Artificial Intelligence at the Edge, or Edge-AI, is a recent area of AI technology development that becomes attractive and necessary when users are confronted with connectivity limitations and data privacy issues. The space domain is arguably the ultimate edge and the application of Edge-AI to miniaturised space systems is a growing research strength for the UNSW Canberra Space team. Edge-AI is also applied to aspects of space operations such as Space Situational Awareness and Space Traffic Management.
Edge-AI research at UNSW Canberra Space focuses on the development of miniaturised satellites as edge devices, capable of performing complex tasks and analysis of data on orbit. This allows actionable information to be communicated directly and rapidly to the end user without the need to downlink large volumes of potentially sensitive data.
However, we take this further. Our research on distributed learning is designed to link the Edge-AI-enabled satellites into semi-autonomous intelligent satellite constellations. Such constellations could collectively perform complex missions with outcomes that significantly exceed that of the sum of the individual units.

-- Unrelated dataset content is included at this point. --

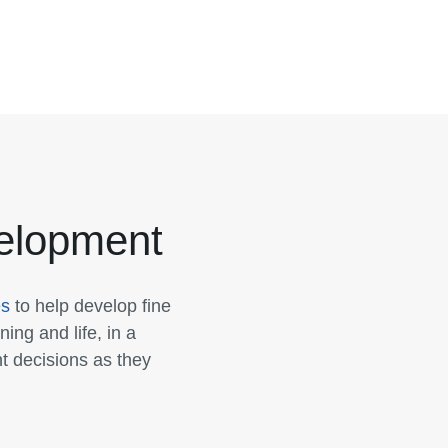
velopment
es
to help develop fine
ning and life, in a
t decisions as they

At the same time, we apply machine learning to the science of Space Situational Awareness and Space Traffic Management, including collision avoidance, space surveillance and formation flying and control.
The enhanced capabilities of intelligent satellite constellations will improve traditional applications and uncover novel uses of space systems and space-derived information. Most sectors and aspects of society depend on space – this will have a significant impact on each of them. In particular, intelligent space systems offer the opportunity for the development and rapid (near real-time) delivery of information ready for decision-making, directly to the end user.
Our AI-for-space capability includes the development of advanced machine learning algorithms and approaches and their application to advanced edge-AI accelerator devices. This includes graphics processing units (GPUs) and vision processing units (VPUs). Algorithms and approaches that offer the opportunity for deployment to miniaturised satellite constellations with multi-modal sensors are a key focus.
Our capabilities were demonstrated by exceptional performance in recent global AI-for-space competitions. We placed seventh in Airbus' 2019 Satellite Pose Estimation Challenge and third in ESA's 2020 Collision Avoidance Challenge. We achieved these results despite employing AI approaches deliberately designed to be generalisable and scalable, rather than tuned for the constraints of specific competitions.
We developed and are demonstrating edge-AI hardware on our M2 Pathfinder and M2 satellites, including powerful in-house onboard computing and processing capabilities combining central processing unit (CPU) and field-programmable gate array (FPGA) technologies. We also developed a high-resolution imager/CPU/FPGA/GPU capability for on-board image processing that will be demonstrated on M2.
Most importantly we are one team under one roof. We combine space engineering and science, including space mission development, with research in the application of AI to space. This is enormously beneficial to our efforts in developing intelligent space system technologies.
Our current partners in this effort include Frontier Development Lab (in particular, FDL AUSNZ) and the SmartSat Cooperative Research Centre’s Artificial Intelligence in Space Research Network.